REQUIREMENT: All lines from the one holding "โปรโมชั่น (29, 320)" through the last line of the entries below must be transcribed exactly, and no others. Pictures do not go in.

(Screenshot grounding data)
■ ■ ■

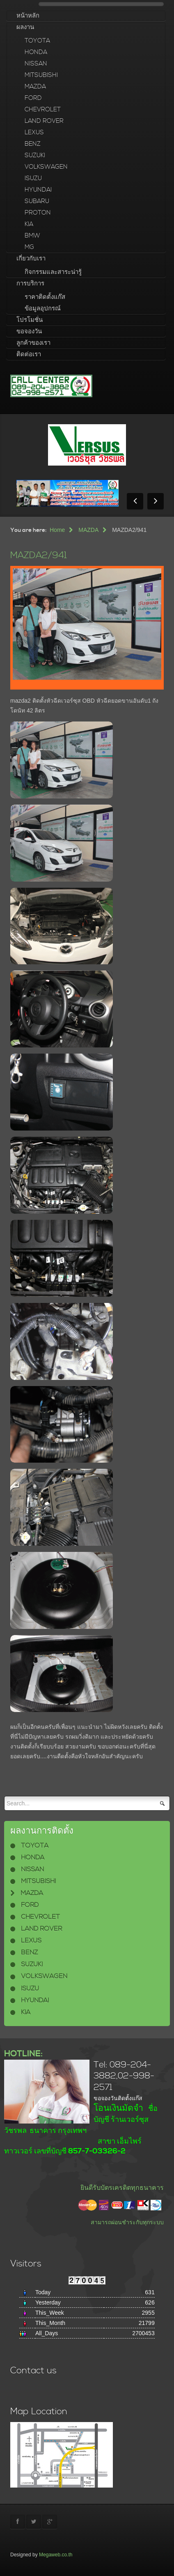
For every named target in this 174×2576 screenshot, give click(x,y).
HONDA (36, 52)
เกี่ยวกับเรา (31, 258)
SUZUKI (35, 155)
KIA (29, 224)
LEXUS (34, 132)
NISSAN (36, 64)
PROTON (38, 213)
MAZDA (35, 86)
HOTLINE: (23, 2054)
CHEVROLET (43, 109)
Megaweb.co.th (55, 2555)
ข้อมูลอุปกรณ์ (43, 308)
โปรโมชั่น (29, 320)
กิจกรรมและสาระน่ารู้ (53, 272)
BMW (32, 236)
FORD (33, 98)
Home (57, 530)
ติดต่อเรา (28, 354)
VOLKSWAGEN (46, 167)
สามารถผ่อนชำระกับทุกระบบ (127, 2222)
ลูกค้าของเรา (33, 343)
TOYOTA (37, 41)
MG (29, 247)
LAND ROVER (44, 121)
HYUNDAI (38, 190)
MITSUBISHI (41, 75)
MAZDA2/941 (38, 555)
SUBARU (37, 201)
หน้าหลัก (27, 16)
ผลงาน (25, 27)
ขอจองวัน (29, 331)
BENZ (33, 144)
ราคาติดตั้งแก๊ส (45, 297)
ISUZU (33, 178)
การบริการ (30, 283)
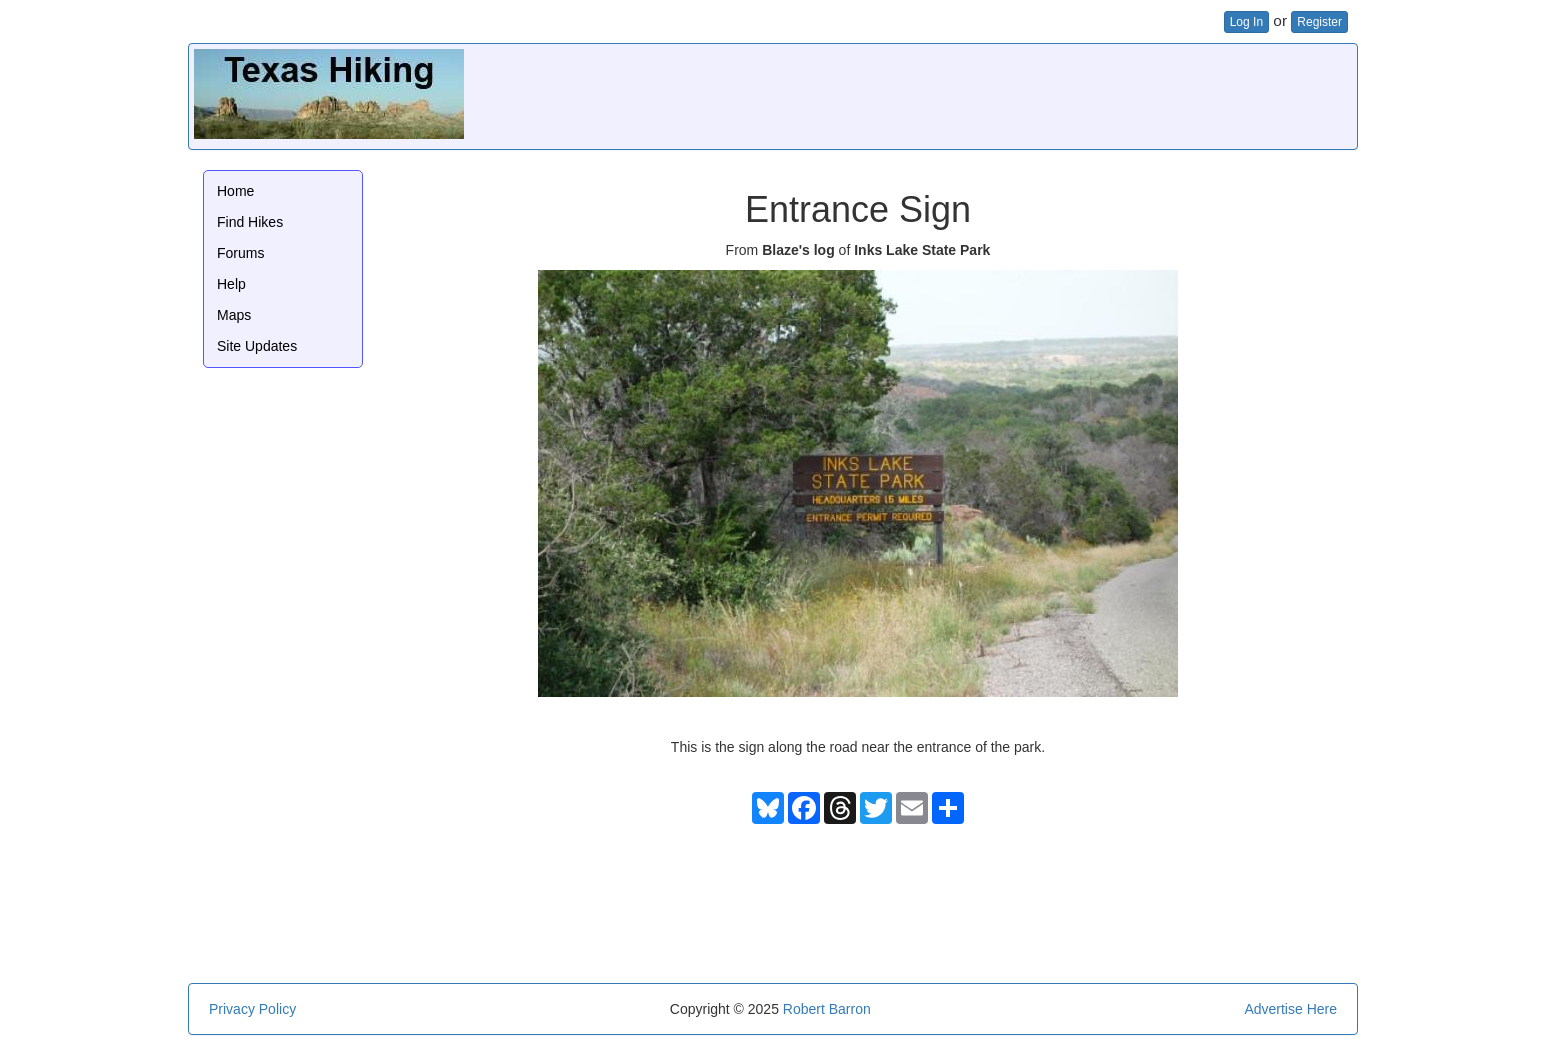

■ ■ ■

RESULT FOR THIS TASK:
โปรโมชั่น (29, 320)
กิจกรรมและสาระน่ารู้ (53, 272)
BMW (32, 236)
FORD (33, 98)
Home (57, 530)
ติดต่อเรา (28, 354)
VOLKSWAGEN (46, 167)
สามารถผ่อนชำระกับทุกระบบ (127, 2222)
ลูกค้าของเรา (33, 343)
TOYOTA (37, 41)
MG (29, 247)
LAND ROVER (44, 121)
HYUNDAI (38, 190)
MITSUBISHI (41, 75)
MAZDA2/941 (38, 555)
SUBARU (37, 201)
หน้าหลัก (27, 16)
ผลงาน (25, 27)
ขอจองวัน (29, 331)
BENZ (33, 144)
ราคาติดตั้งแก๊ส (45, 297)
ISUZU (33, 178)
การบริการ (30, 283)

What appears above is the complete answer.